Curitiba - O autônomo Mércio Eliano Barbosa, 28 anos, forjou a própria morte -com direito a velório e enterro-, na tentativa de receber o seguro de vida no valor de US$ 1,6 milhão. Duas apólices foram adquiridas de uma empresa nos Estados Unidos, onde morava com a mulher. Ele e outras três pessoas estão presas acusadas de envolvimento, entre os quais, um ex-funcionário do Instituto Médico Legal (IML) de Curitiba, o papiloscopista João Alcione Cavalli, que teria ''vendido'' o cadáver, que foi enterrado no lugar de Barbosa, por R$ 30 mil. Ele foi preso na manhã de ontem.
As investigações do Núcleo de Repressão a Crimes Econômicos (Nurce) começaram a partir do contato da própria seguradora, que desconfiou da suposta morte de Barbosa, em julho do ano passado. Uma das pistas que levou à prisão do grupo veio de um site de relacionamentos. Barbosa teria deixado recados em comunidades do Orkut, buscando informações sobre como conseguiria um atestado de óbito falso, e passou a fazer contatos com Cavalli. Policiais do Núcleo de Repressão a Crimes Econômicos (Nurce), responsável pelas investigações, usaram o mesmo artifício para prender o golpista: marcaram um encontro pela internet, usando a foto de uma mulher como isca.

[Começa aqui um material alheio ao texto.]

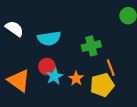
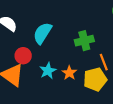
cyan semicircle: (49, 38) -> (42, 33), turned 130
red circle: (47, 67) -> (23, 56), moved

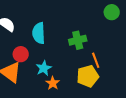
cyan semicircle: (42, 33) -> (39, 33), turned -35
orange star: (69, 73) -> (53, 83), moved

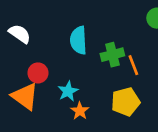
cyan semicircle: (39, 33) -> (78, 40), moved
orange line: (96, 60) -> (133, 65), moved

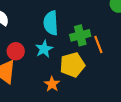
cyan star: (68, 91) -> (44, 49), moved
yellow pentagon: (126, 102) -> (72, 65), moved

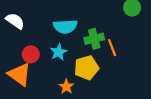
cyan semicircle: (51, 23) -> (65, 27), turned -90

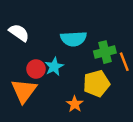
cyan star: (59, 52) -> (54, 67), moved
orange triangle: (20, 74) -> (24, 91), turned 30

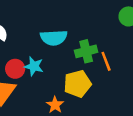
cyan star: (54, 67) -> (34, 66), turned -30

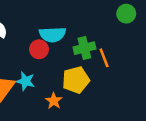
cyan star: (34, 66) -> (25, 81), moved
red circle: (15, 69) -> (39, 49), moved

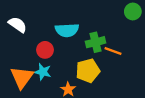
red circle: (39, 49) -> (45, 50), moved
orange line: (104, 58) -> (113, 51), turned -49

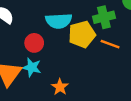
green cross: (95, 42) -> (104, 17), moved
yellow pentagon: (88, 71) -> (82, 34), moved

Barbosa foi preso, na última sexta-feira, em Ibaiti (94 km ao sul de Jacarezinho), junto de sua irmã, Daiana Barbosa, 20 anos, que teria participado do golpe, fazendo o reconhecimento do corpo no IML, como sendo de seu irmão. A quarta pessoa presa, em São José da Boa Vista (136 km ao sul de Jacarezinho), também, na sexta-feira, é Cristian Gean José de Andrade, 30 anos, que teria emprestado o nome para Barbosa comprar o consórcio de uma caminhonete Blazer, no valor de R$ 130 mil. A mulher de Barbosa, que continua nos Estados Unidos, também, deverá ser investigada.
Hoje, a polícia fará a exumação do corpo, que está enterrado no Cemitério Caminho do Céu, em São José dos Pinhais, Região Metropolitana de Curitiba, para exames que levem à sua verdadeira identificação. O cadáver, que deu entrada no IML como indigente, aparentava ter 20 anos de idade e a causa da morte foi apontada como edema pulmonar. ''Suspeitamos que o corpo seja de uma pessoa que se chamava Marcelo Alves e temos uma mãe que está requisitando o corpo'', disse o delegado do Nurce, Sérgio Sirirno, que conduziu as investigações. A polícia pedirá ao Instituto de Criminalística o confronto de DNA do cadáver com o da mulher que procura o filho.
Em coletiva na tarde de ontem, o secretário de Estado da Segurança Pública, Luiz Fernando Delazari, afirmou que há suspeita do envolvimento de outros funcionários do IML na fraude. ''Isso mostra que a intervenção no IML foi extremamente acertada. Há outras circunstâncias e fatos apurados, que envolvem não só esse tipo de absurdo, mas outras falcatruas que eram feitas'', destacou.